Nos Estados Unidos, artigo publicado na prestigiosa revista Science apontou que um algoritmo utilizado para ajudar a identificar pacientes com necessidades médicas mais críticas, nos Estados Unidos, classificava em uma mesma faixa de risco pacientes negros que estavam significativamente mais doentes do que pacientes brancos [4].

Uma vez que era baseado no cálculo dos custos de saúde, o sistema reproduzia os efeitos do acesso desigual a cuidados de saúde entre esses dois grupos e também reproduzia decisões racistas de médicos que eventualmente optavam por dedicar menos recursos a pacientes negros. Em números, a correção desse problema poderia fazer com que a quantidade de pacientes negros que recebiam auxílio extra pularia de 17,7% para 46,5%, significando milhares de vidas que poderiam ter sido melhor atendidas pelo sistema de saúde, mas que foram prejudicadas pelo resultado enviesado do sistema algorítmico.
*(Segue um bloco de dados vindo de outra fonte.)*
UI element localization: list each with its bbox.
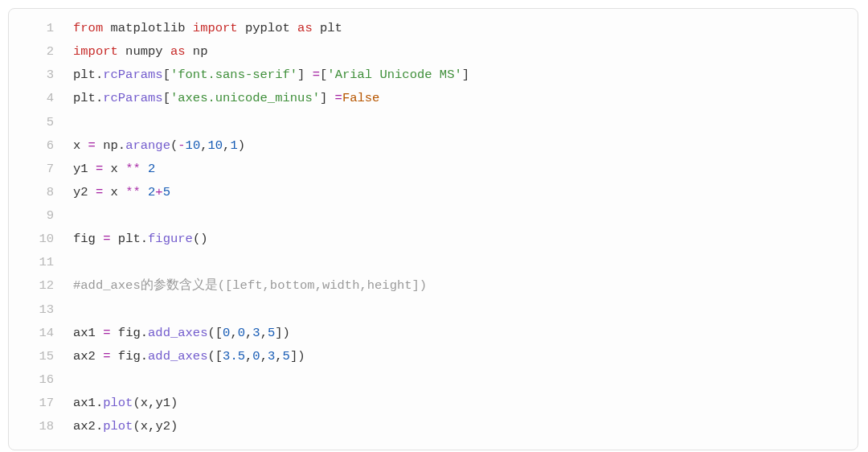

A bibliografia científica e o histórico de casos provam que somente retirar a variável de raça do funcionamento de um sistema pode não ser suficiente para evitar vieses discriminatórios. Em algumas situações, o efeito pode ser justamente o contrário, na medida em que é a adoção de critérios aparentemente neutros que pode gerar o problema do qual se quer fugir. Mas a solução também não é o uso das categorias raciais de forma explícita como variável dependente, pois já foi provado que as crenças sobre diferenças raciais foram operacionalizadas para a produção das disparidades.

Aqui temos uma solução que nada tem de disruptiva para o controle social de uma tecnologia vista como inovadora. A compreensão sistêmica das disparidades, como as abordagens que observam as camadas institucionais e estruturais do racismo, é necessária também na saúde.

Inúmeros fatores sociais influenciam condições e acesso a cuidados médicos, a exemplo da média de renda da população negra [5], que pode impossibilitar o investimento em procedimentos mais caros; a discriminação racial que pode ocorrer em atendimento médico [6]; e a dificuldade de meios de acesso a postos de saúde por populações que vivem em locais marginalizados [7]. Estes e outros dados podem impactar de forma direta no desenvolvimento e adoção de sistemas racialmente enviesados.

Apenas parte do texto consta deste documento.